|
|
-
rack topology data update
Jameson Li 2012-09-13, 03:03
Our hadoop version is hadoop-0.20-append+4.
We have configured the rack awareness in the namenode. But when I add new datanode, and update the topology data file, and restart the datanode, I just see the log in the namenode that: 2012-09-13 10:35:25,074 INFO org.apache.hadoop.net.NetworkTopology: Adding a new node: /default-rack/ipc:50010 So should I restart the namenode? Is there some command like 'hadoop dfsadmin -refreshtopology'?
My configuration:
*core-site.xml:* <property> <name>topology.script.file.name</name> <value>conf/rack-awareness.sh</value> </property> <property> <name>topology.script.number.args</name> <value>1000</value> </property>
*conf/rack-awareness.sh:* #!/bin/sh
HADOOP_CONF=/opt/hadoop/conf
while [ $# -gt 0 ] ; do nodeArg=$1 exec< ${HADOOP_CONF}/topology.data result="" while read line ; do ar=( $line ) if [ "${ar[0]}" = "$nodeArg" ] ; then result="${ar[1]}" fi done shift if [ -z "$result" ] ; then echo -n "/default-rack " else echo -n "$result " fi done
topology.data: ipa rackA ipb rackA ipc rackB And also I have search the mailing list "topology.script.file update": I found a mail that: Tom Hall 2011-10-27, 16:07 I was hoping that if I updated the file it would give new answers as datanodes were restarted and reconnected but that does not seem to be the case. Surely I dont need to restart the namenode...

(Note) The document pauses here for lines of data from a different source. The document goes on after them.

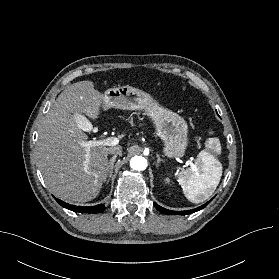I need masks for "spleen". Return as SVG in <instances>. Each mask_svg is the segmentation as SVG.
<instances>
[{"mask_svg":"<svg viewBox=\"0 0 279 279\" xmlns=\"http://www.w3.org/2000/svg\"><path fill=\"white\" fill-rule=\"evenodd\" d=\"M205 144L206 148L197 155L195 163L178 173L183 193L192 203H200L209 198L222 176V164L213 154L221 151L219 139L209 138Z\"/></svg>","mask_w":279,"mask_h":279,"instance_id":"3e777b00","label":"spleen"}]
</instances>
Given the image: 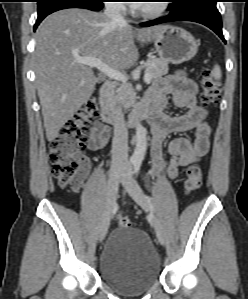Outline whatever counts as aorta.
<instances>
[{
  "label": "aorta",
  "mask_w": 248,
  "mask_h": 299,
  "mask_svg": "<svg viewBox=\"0 0 248 299\" xmlns=\"http://www.w3.org/2000/svg\"><path fill=\"white\" fill-rule=\"evenodd\" d=\"M136 148L132 155V161L134 162H142L147 149V138H146V130L145 128L138 123L136 125Z\"/></svg>",
  "instance_id": "1"
}]
</instances>
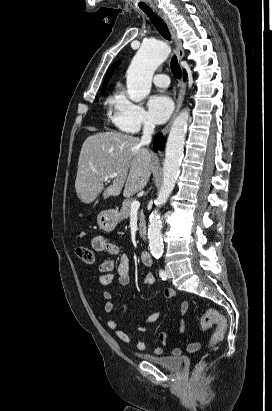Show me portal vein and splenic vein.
Instances as JSON below:
<instances>
[{
  "instance_id": "obj_1",
  "label": "portal vein and splenic vein",
  "mask_w": 272,
  "mask_h": 411,
  "mask_svg": "<svg viewBox=\"0 0 272 411\" xmlns=\"http://www.w3.org/2000/svg\"><path fill=\"white\" fill-rule=\"evenodd\" d=\"M116 176H117V173H113V174H110V175L105 176L104 180L107 181V180H109V179H111V178H115ZM139 207H140V202H139V201L134 200V201L131 203V211L138 210Z\"/></svg>"
}]
</instances>
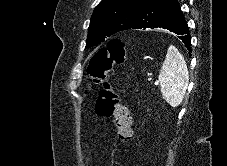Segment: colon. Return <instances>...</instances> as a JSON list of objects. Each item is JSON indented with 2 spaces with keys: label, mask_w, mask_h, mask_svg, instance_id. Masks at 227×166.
Masks as SVG:
<instances>
[{
  "label": "colon",
  "mask_w": 227,
  "mask_h": 166,
  "mask_svg": "<svg viewBox=\"0 0 227 166\" xmlns=\"http://www.w3.org/2000/svg\"><path fill=\"white\" fill-rule=\"evenodd\" d=\"M128 59L124 43L110 40L105 48L95 52L90 60L88 74L94 84H104L96 103L95 112L102 117L113 118L120 142H126L131 136L132 118L129 109L123 105L117 89L106 81L109 72L116 64Z\"/></svg>",
  "instance_id": "colon-1"
}]
</instances>
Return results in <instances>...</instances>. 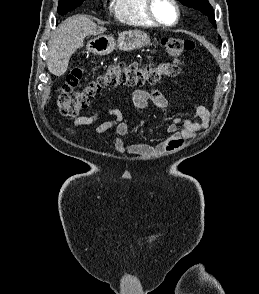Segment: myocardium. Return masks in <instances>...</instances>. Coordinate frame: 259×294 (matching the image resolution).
Listing matches in <instances>:
<instances>
[{"instance_id":"f54148a6","label":"myocardium","mask_w":259,"mask_h":294,"mask_svg":"<svg viewBox=\"0 0 259 294\" xmlns=\"http://www.w3.org/2000/svg\"><path fill=\"white\" fill-rule=\"evenodd\" d=\"M156 0H145V13L147 15V17L151 20V22L153 24H155L156 26H160V27H165V28H169V27H173L175 25L178 24L179 20H180V16H181V12H180V7L177 3L176 0H168L176 13V17L173 23H164L162 21H160L157 16L154 13V3Z\"/></svg>"}]
</instances>
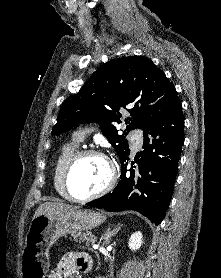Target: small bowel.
<instances>
[{"instance_id": "1", "label": "small bowel", "mask_w": 221, "mask_h": 278, "mask_svg": "<svg viewBox=\"0 0 221 278\" xmlns=\"http://www.w3.org/2000/svg\"><path fill=\"white\" fill-rule=\"evenodd\" d=\"M92 266V258L85 253L69 252L62 256L47 278H73L78 270L87 271Z\"/></svg>"}]
</instances>
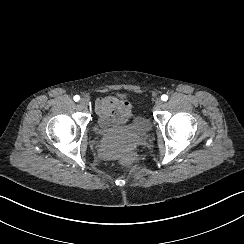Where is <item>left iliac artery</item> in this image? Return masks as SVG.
<instances>
[{
  "mask_svg": "<svg viewBox=\"0 0 244 244\" xmlns=\"http://www.w3.org/2000/svg\"><path fill=\"white\" fill-rule=\"evenodd\" d=\"M161 99H162L163 101H167V100H168V96L164 94V95L161 96Z\"/></svg>",
  "mask_w": 244,
  "mask_h": 244,
  "instance_id": "obj_1",
  "label": "left iliac artery"
}]
</instances>
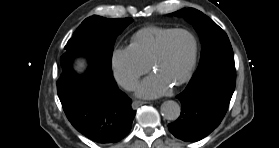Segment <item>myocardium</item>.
I'll return each instance as SVG.
<instances>
[{
	"instance_id": "1",
	"label": "myocardium",
	"mask_w": 279,
	"mask_h": 148,
	"mask_svg": "<svg viewBox=\"0 0 279 148\" xmlns=\"http://www.w3.org/2000/svg\"><path fill=\"white\" fill-rule=\"evenodd\" d=\"M179 33H186L188 34L192 40H193V52H192V57L189 63V66L187 68V70L184 72V74L174 83L175 86H179L182 85L183 83H185L190 76L192 75L195 66H196V62H197V57H198V40L197 37L195 36V34L188 30V29H184V28H178V29H174L171 32H169L162 40L157 52L155 53V55L153 56L149 66H150V70L153 71L154 66L165 56L166 53V47H167V43L168 41L176 34Z\"/></svg>"
}]
</instances>
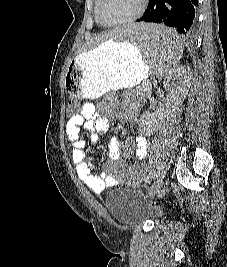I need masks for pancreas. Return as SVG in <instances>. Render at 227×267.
<instances>
[{
  "instance_id": "cf45deb5",
  "label": "pancreas",
  "mask_w": 227,
  "mask_h": 267,
  "mask_svg": "<svg viewBox=\"0 0 227 267\" xmlns=\"http://www.w3.org/2000/svg\"><path fill=\"white\" fill-rule=\"evenodd\" d=\"M139 90L149 94L151 92V84L148 81H143L142 85L137 87Z\"/></svg>"
}]
</instances>
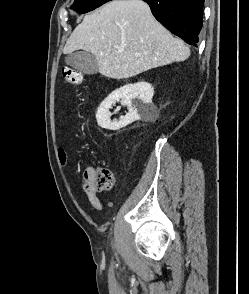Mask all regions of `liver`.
<instances>
[{
    "mask_svg": "<svg viewBox=\"0 0 249 294\" xmlns=\"http://www.w3.org/2000/svg\"><path fill=\"white\" fill-rule=\"evenodd\" d=\"M78 50L93 54L100 74L112 79L133 77L190 55L184 42L158 23L142 0H113L86 15L63 53Z\"/></svg>",
    "mask_w": 249,
    "mask_h": 294,
    "instance_id": "liver-1",
    "label": "liver"
}]
</instances>
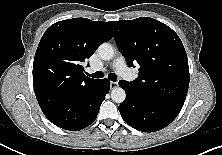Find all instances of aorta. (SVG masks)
Instances as JSON below:
<instances>
[{
	"label": "aorta",
	"mask_w": 222,
	"mask_h": 155,
	"mask_svg": "<svg viewBox=\"0 0 222 155\" xmlns=\"http://www.w3.org/2000/svg\"><path fill=\"white\" fill-rule=\"evenodd\" d=\"M98 54L102 59L110 60L114 56V49L111 44L102 43L98 47ZM111 98L116 103H122L126 98V93L121 87H116L111 91Z\"/></svg>",
	"instance_id": "762f6f07"
}]
</instances>
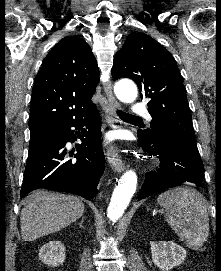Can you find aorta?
I'll return each mask as SVG.
<instances>
[{
    "label": "aorta",
    "instance_id": "1",
    "mask_svg": "<svg viewBox=\"0 0 221 271\" xmlns=\"http://www.w3.org/2000/svg\"><path fill=\"white\" fill-rule=\"evenodd\" d=\"M114 92L117 98L124 103H132L137 98V87L130 80H122L116 83ZM137 187V175L133 170L126 171L118 180L110 204L107 209V217L116 222L122 217Z\"/></svg>",
    "mask_w": 221,
    "mask_h": 271
}]
</instances>
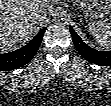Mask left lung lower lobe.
Here are the masks:
<instances>
[{"label":"left lung lower lobe","mask_w":111,"mask_h":106,"mask_svg":"<svg viewBox=\"0 0 111 106\" xmlns=\"http://www.w3.org/2000/svg\"><path fill=\"white\" fill-rule=\"evenodd\" d=\"M71 36L79 53L89 62L100 66H111V51H97L86 45L70 27Z\"/></svg>","instance_id":"obj_1"}]
</instances>
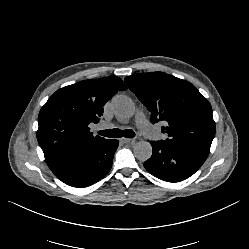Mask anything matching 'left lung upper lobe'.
Here are the masks:
<instances>
[{
  "instance_id": "left-lung-upper-lobe-1",
  "label": "left lung upper lobe",
  "mask_w": 249,
  "mask_h": 249,
  "mask_svg": "<svg viewBox=\"0 0 249 249\" xmlns=\"http://www.w3.org/2000/svg\"><path fill=\"white\" fill-rule=\"evenodd\" d=\"M129 89L151 112L150 121L165 122L161 142L209 154L215 122L209 101L191 83L163 72L125 78Z\"/></svg>"
}]
</instances>
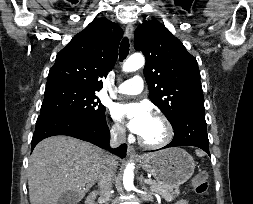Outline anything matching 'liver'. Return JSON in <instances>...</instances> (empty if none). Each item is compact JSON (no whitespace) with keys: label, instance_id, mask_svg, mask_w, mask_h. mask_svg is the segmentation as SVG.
I'll return each mask as SVG.
<instances>
[{"label":"liver","instance_id":"obj_1","mask_svg":"<svg viewBox=\"0 0 253 204\" xmlns=\"http://www.w3.org/2000/svg\"><path fill=\"white\" fill-rule=\"evenodd\" d=\"M109 154L82 140L52 136L33 150L28 167L31 204H58L67 193L76 194V203L99 181ZM115 166L118 158L112 156Z\"/></svg>","mask_w":253,"mask_h":204}]
</instances>
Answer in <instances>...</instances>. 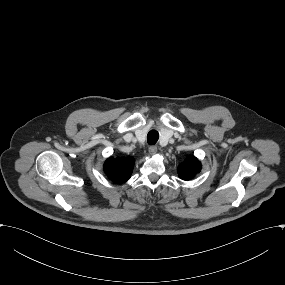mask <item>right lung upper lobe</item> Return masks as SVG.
I'll return each instance as SVG.
<instances>
[{
  "mask_svg": "<svg viewBox=\"0 0 285 285\" xmlns=\"http://www.w3.org/2000/svg\"><path fill=\"white\" fill-rule=\"evenodd\" d=\"M133 165V157H110L104 164V170L108 178L111 179L114 183H123L130 178L133 171Z\"/></svg>",
  "mask_w": 285,
  "mask_h": 285,
  "instance_id": "right-lung-upper-lobe-1",
  "label": "right lung upper lobe"
}]
</instances>
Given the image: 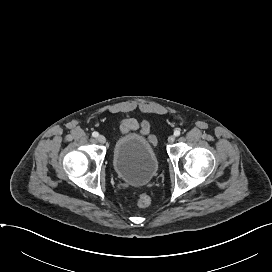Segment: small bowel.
<instances>
[{
    "instance_id": "small-bowel-1",
    "label": "small bowel",
    "mask_w": 272,
    "mask_h": 272,
    "mask_svg": "<svg viewBox=\"0 0 272 272\" xmlns=\"http://www.w3.org/2000/svg\"><path fill=\"white\" fill-rule=\"evenodd\" d=\"M136 130H139L142 134L149 136L152 141L154 140V138L149 134V124L146 121L128 118L123 120L120 124V131L122 134Z\"/></svg>"
}]
</instances>
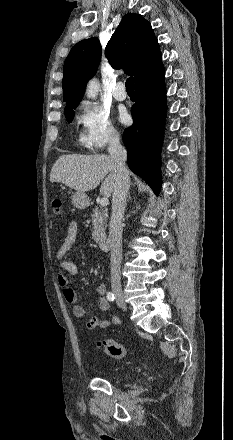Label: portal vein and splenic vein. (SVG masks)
Segmentation results:
<instances>
[{"label":"portal vein and splenic vein","instance_id":"portal-vein-and-splenic-vein-1","mask_svg":"<svg viewBox=\"0 0 233 440\" xmlns=\"http://www.w3.org/2000/svg\"><path fill=\"white\" fill-rule=\"evenodd\" d=\"M108 204H109L108 197H107V196H104V197L101 199V201H100V205H101L102 207H106Z\"/></svg>","mask_w":233,"mask_h":440}]
</instances>
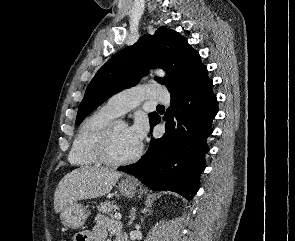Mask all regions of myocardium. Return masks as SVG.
I'll use <instances>...</instances> for the list:
<instances>
[{
  "mask_svg": "<svg viewBox=\"0 0 295 241\" xmlns=\"http://www.w3.org/2000/svg\"><path fill=\"white\" fill-rule=\"evenodd\" d=\"M119 121H112L107 128L105 129L104 133L102 134L98 144H97V156L100 159L101 163H104L109 166H122L128 165L131 163L136 162L143 153V146L140 145L136 153L132 156L123 158V159H116L111 154V144L113 140V135L115 131V127Z\"/></svg>",
  "mask_w": 295,
  "mask_h": 241,
  "instance_id": "f54148a6",
  "label": "myocardium"
}]
</instances>
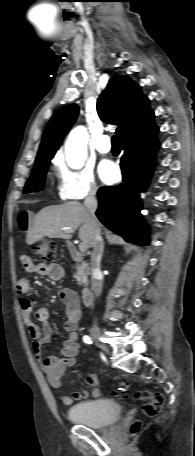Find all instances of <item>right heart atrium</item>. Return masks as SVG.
<instances>
[{
    "instance_id": "right-heart-atrium-1",
    "label": "right heart atrium",
    "mask_w": 195,
    "mask_h": 456,
    "mask_svg": "<svg viewBox=\"0 0 195 456\" xmlns=\"http://www.w3.org/2000/svg\"><path fill=\"white\" fill-rule=\"evenodd\" d=\"M56 168L57 193L61 200H81L97 193L98 186L91 169H71L61 160L56 161Z\"/></svg>"
}]
</instances>
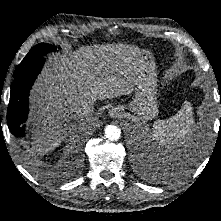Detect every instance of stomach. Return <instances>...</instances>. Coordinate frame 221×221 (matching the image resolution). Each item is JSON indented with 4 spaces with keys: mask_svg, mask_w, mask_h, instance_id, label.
Masks as SVG:
<instances>
[{
    "mask_svg": "<svg viewBox=\"0 0 221 221\" xmlns=\"http://www.w3.org/2000/svg\"><path fill=\"white\" fill-rule=\"evenodd\" d=\"M157 92L156 64L150 52L144 50L134 81V97L125 108L142 120L152 119L158 114Z\"/></svg>",
    "mask_w": 221,
    "mask_h": 221,
    "instance_id": "stomach-1",
    "label": "stomach"
}]
</instances>
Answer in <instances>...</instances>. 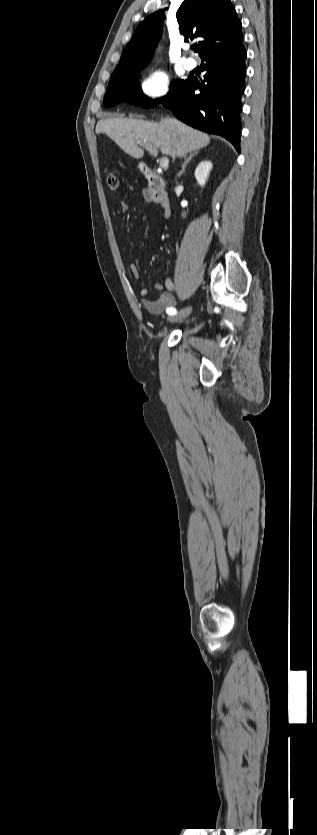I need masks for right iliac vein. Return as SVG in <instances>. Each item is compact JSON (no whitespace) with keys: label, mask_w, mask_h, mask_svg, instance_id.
<instances>
[{"label":"right iliac vein","mask_w":317,"mask_h":835,"mask_svg":"<svg viewBox=\"0 0 317 835\" xmlns=\"http://www.w3.org/2000/svg\"><path fill=\"white\" fill-rule=\"evenodd\" d=\"M191 311H192V308H191V307H186V308H184V309L180 310V311H179L176 315H171V316L168 318V320H169L170 322L182 321V320H183V319H185L187 316H189V314L191 313Z\"/></svg>","instance_id":"1"}]
</instances>
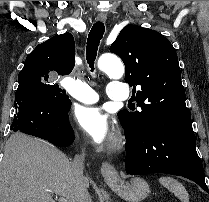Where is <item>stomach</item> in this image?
Instances as JSON below:
<instances>
[{
	"mask_svg": "<svg viewBox=\"0 0 209 202\" xmlns=\"http://www.w3.org/2000/svg\"><path fill=\"white\" fill-rule=\"evenodd\" d=\"M107 182L118 196L129 202H140L150 192L148 183L140 177H134L130 181L107 179Z\"/></svg>",
	"mask_w": 209,
	"mask_h": 202,
	"instance_id": "1",
	"label": "stomach"
}]
</instances>
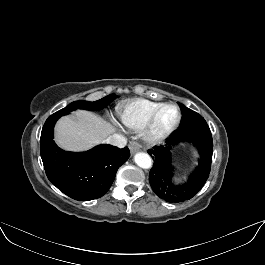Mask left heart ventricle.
<instances>
[{
	"instance_id": "1",
	"label": "left heart ventricle",
	"mask_w": 265,
	"mask_h": 265,
	"mask_svg": "<svg viewBox=\"0 0 265 265\" xmlns=\"http://www.w3.org/2000/svg\"><path fill=\"white\" fill-rule=\"evenodd\" d=\"M177 117V111L174 107H165L158 115L155 122V131L161 132L169 128Z\"/></svg>"
}]
</instances>
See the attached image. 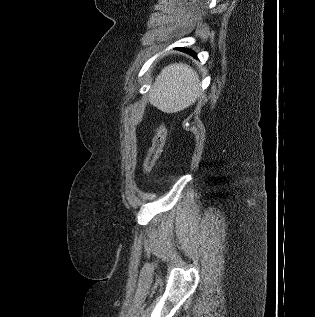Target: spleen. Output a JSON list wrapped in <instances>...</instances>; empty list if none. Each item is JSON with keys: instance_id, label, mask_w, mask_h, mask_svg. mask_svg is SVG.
<instances>
[{"instance_id": "obj_1", "label": "spleen", "mask_w": 315, "mask_h": 317, "mask_svg": "<svg viewBox=\"0 0 315 317\" xmlns=\"http://www.w3.org/2000/svg\"><path fill=\"white\" fill-rule=\"evenodd\" d=\"M200 93L199 75L184 63L164 67L149 92L152 105L165 113L182 111L196 102Z\"/></svg>"}]
</instances>
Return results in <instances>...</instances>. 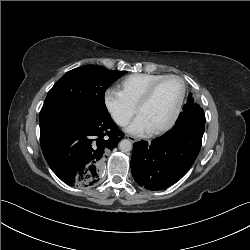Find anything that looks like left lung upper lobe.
Here are the masks:
<instances>
[{
	"label": "left lung upper lobe",
	"mask_w": 250,
	"mask_h": 250,
	"mask_svg": "<svg viewBox=\"0 0 250 250\" xmlns=\"http://www.w3.org/2000/svg\"><path fill=\"white\" fill-rule=\"evenodd\" d=\"M191 99H192V95H190V96L188 97V101H190ZM188 101H187V102H188Z\"/></svg>",
	"instance_id": "1"
}]
</instances>
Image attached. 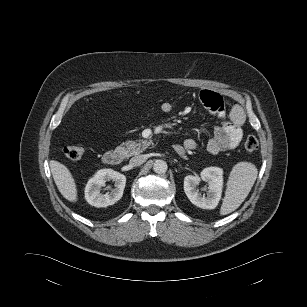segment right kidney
I'll list each match as a JSON object with an SVG mask.
<instances>
[{
  "mask_svg": "<svg viewBox=\"0 0 307 307\" xmlns=\"http://www.w3.org/2000/svg\"><path fill=\"white\" fill-rule=\"evenodd\" d=\"M114 181L115 188L111 192L103 194L101 188L105 186L107 181ZM126 184L125 175L112 169H101L89 179L85 187L86 201L95 207H107L115 204L121 199Z\"/></svg>",
  "mask_w": 307,
  "mask_h": 307,
  "instance_id": "right-kidney-1",
  "label": "right kidney"
}]
</instances>
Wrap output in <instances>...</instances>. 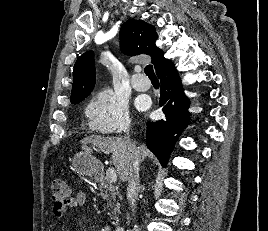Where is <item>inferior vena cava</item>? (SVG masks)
<instances>
[{
  "instance_id": "obj_1",
  "label": "inferior vena cava",
  "mask_w": 268,
  "mask_h": 231,
  "mask_svg": "<svg viewBox=\"0 0 268 231\" xmlns=\"http://www.w3.org/2000/svg\"><path fill=\"white\" fill-rule=\"evenodd\" d=\"M129 140V139H128ZM132 153V165L126 174V181L128 182L127 194L134 215L136 209V200L138 198V187H139V165L141 162V156L139 151L133 147Z\"/></svg>"
}]
</instances>
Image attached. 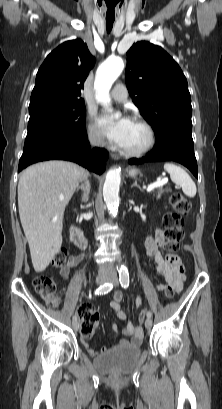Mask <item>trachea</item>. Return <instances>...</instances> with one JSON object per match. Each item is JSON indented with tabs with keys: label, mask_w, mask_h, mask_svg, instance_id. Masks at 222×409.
I'll list each match as a JSON object with an SVG mask.
<instances>
[{
	"label": "trachea",
	"mask_w": 222,
	"mask_h": 409,
	"mask_svg": "<svg viewBox=\"0 0 222 409\" xmlns=\"http://www.w3.org/2000/svg\"><path fill=\"white\" fill-rule=\"evenodd\" d=\"M113 22H114V19H107V20H106V27H107V32H108V33H109V32L111 31V29H112Z\"/></svg>",
	"instance_id": "3493384b"
}]
</instances>
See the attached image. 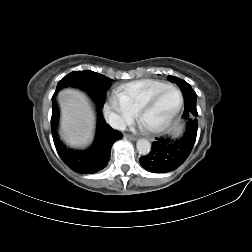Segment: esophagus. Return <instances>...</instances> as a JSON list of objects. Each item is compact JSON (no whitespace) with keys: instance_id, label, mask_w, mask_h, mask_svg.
Returning a JSON list of instances; mask_svg holds the SVG:
<instances>
[{"instance_id":"34e87169","label":"esophagus","mask_w":252,"mask_h":252,"mask_svg":"<svg viewBox=\"0 0 252 252\" xmlns=\"http://www.w3.org/2000/svg\"><path fill=\"white\" fill-rule=\"evenodd\" d=\"M124 138H125V139H128V140H130V141H136V139H137L136 137L131 136V135H127V134L124 135Z\"/></svg>"}]
</instances>
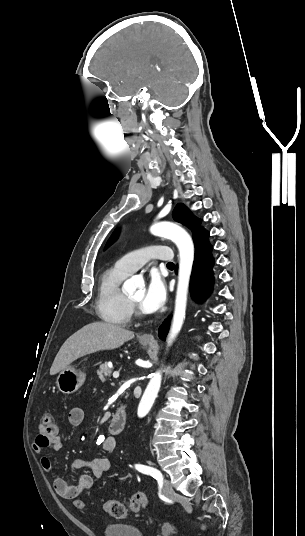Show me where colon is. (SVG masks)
Returning a JSON list of instances; mask_svg holds the SVG:
<instances>
[{"label":"colon","instance_id":"5ec220e1","mask_svg":"<svg viewBox=\"0 0 305 536\" xmlns=\"http://www.w3.org/2000/svg\"><path fill=\"white\" fill-rule=\"evenodd\" d=\"M42 423L43 426H52V415L50 413H45L42 417ZM70 503L72 506L77 507L78 511L81 513L87 511V504L81 502L80 498L77 496L72 497ZM147 508L148 500L143 492H135L132 495L129 507L125 506L121 501L117 499H108L103 503V510L115 519H123L127 517L130 512L143 511Z\"/></svg>","mask_w":305,"mask_h":536}]
</instances>
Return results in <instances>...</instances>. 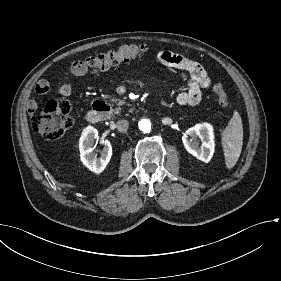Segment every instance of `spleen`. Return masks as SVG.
<instances>
[{
	"label": "spleen",
	"instance_id": "1",
	"mask_svg": "<svg viewBox=\"0 0 281 281\" xmlns=\"http://www.w3.org/2000/svg\"><path fill=\"white\" fill-rule=\"evenodd\" d=\"M243 145V124L237 111H234L233 117L228 126L222 132V146L225 156L226 167L233 168L242 151Z\"/></svg>",
	"mask_w": 281,
	"mask_h": 281
}]
</instances>
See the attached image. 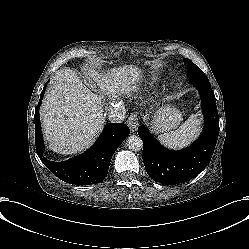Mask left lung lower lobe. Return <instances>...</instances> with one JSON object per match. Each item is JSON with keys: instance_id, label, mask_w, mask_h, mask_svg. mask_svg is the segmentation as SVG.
<instances>
[{"instance_id": "1", "label": "left lung lower lobe", "mask_w": 249, "mask_h": 249, "mask_svg": "<svg viewBox=\"0 0 249 249\" xmlns=\"http://www.w3.org/2000/svg\"><path fill=\"white\" fill-rule=\"evenodd\" d=\"M202 101L205 127L200 138L181 151L163 148L141 125L138 134L143 141V162L147 173L156 182L179 184L197 176L210 162L218 135L219 116L210 83L196 82Z\"/></svg>"}]
</instances>
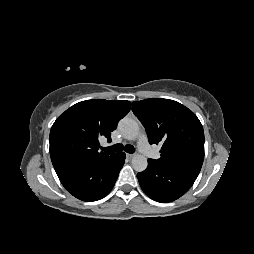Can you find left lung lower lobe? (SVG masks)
<instances>
[{"label": "left lung lower lobe", "instance_id": "1", "mask_svg": "<svg viewBox=\"0 0 254 254\" xmlns=\"http://www.w3.org/2000/svg\"><path fill=\"white\" fill-rule=\"evenodd\" d=\"M198 172L165 167L153 159H148V167L137 174L144 193L151 199L167 203L184 195L195 182Z\"/></svg>", "mask_w": 254, "mask_h": 254}]
</instances>
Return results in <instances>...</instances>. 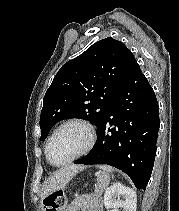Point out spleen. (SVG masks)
<instances>
[{
  "label": "spleen",
  "mask_w": 179,
  "mask_h": 211,
  "mask_svg": "<svg viewBox=\"0 0 179 211\" xmlns=\"http://www.w3.org/2000/svg\"><path fill=\"white\" fill-rule=\"evenodd\" d=\"M103 171H106L108 173H111L113 171L112 168L108 167V166H101L100 167Z\"/></svg>",
  "instance_id": "1"
}]
</instances>
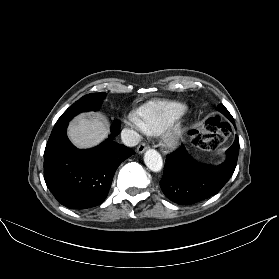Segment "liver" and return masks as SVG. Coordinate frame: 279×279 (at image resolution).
Instances as JSON below:
<instances>
[{"instance_id": "1", "label": "liver", "mask_w": 279, "mask_h": 279, "mask_svg": "<svg viewBox=\"0 0 279 279\" xmlns=\"http://www.w3.org/2000/svg\"><path fill=\"white\" fill-rule=\"evenodd\" d=\"M109 134L105 121L97 117L81 116L68 127V136L79 148H91L101 143Z\"/></svg>"}]
</instances>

But there is not replying. So somebody can help me? 专注于Mysql,MSSQL,Oracle,Hadoop
-
Re: rack topology data update
Harsh J 2012-09-13, 03:32
Jameson,
The right process to add a new node with the right mapping is:
1. Update topology file for the new DN. 2. Issue a dfsadmin -refreshNodes to get new topology mapping updated in NN. 3. Start the DN only after (2) so it picks up the right mapping and a default mapping does not get cached.
On Thu, Sep 13, 2012 at 8:33 AM, Jameson Li <[EMAIL PROTECTED]> wrote: > Our hadoop version is hadoop-0.20-append+4. > > We have configured the rack awareness in the namenode. > But when I add new datanode, and update the topology data file, and restart > the datanode, I just see the log in the namenode that: > 2012-09-13 10:35:25,074 INFO org.apache.hadoop.net.NetworkTopology: Adding a > new node: /default-rack/ipc:50010 > So should I restart the namenode? > Is there some command like 'hadoop dfsadmin -refreshtopology'? > > My configuration: > > core-site.xml: > <property> > <name>topology.script.file.name</name> > <value>conf/rack-awareness.sh</value> > </property> > <property> > <name>topology.script.number.args</name> > <value>1000</value> > </property> > > conf/rack-awareness.sh: > #!/bin/sh > > HADOOP_CONF=/opt/hadoop/conf > > while [ $# -gt 0 ] ; do > nodeArg=$1 > exec< ${HADOOP_CONF}/topology.data > result="" > while read line ; do > ar=( $line ) > if [ "${ar[0]}" = "$nodeArg" ] ; then > result="${ar[1]}" > fi > done > shift > if [ -z "$result" ] ; then > echo -n "/default-rack " > else > echo -n "$result " > fi > done > > topology.data: > ipa rackA > ipb rackA > ipc rackB > > > And also I have search the mailing list "topology.script.file update": > I found a mail that: > Tom Hall 2011-10-27, 16:07 > I was hoping that if I updated the file it would give new answers as > datanodes were restarted and reconnected but that does not seem to be > the case. > Surely I dont need to restart the namenode... > > But there is not replying. > So somebody can help me? > > > 专注于Mysql,MSSQL,Oracle,Hadoop
-- Harsh J
-
Re: rack topology data update
Jameson Li 2012-09-13, 05:51
Hi harsh,
I have followed your suggestion operation.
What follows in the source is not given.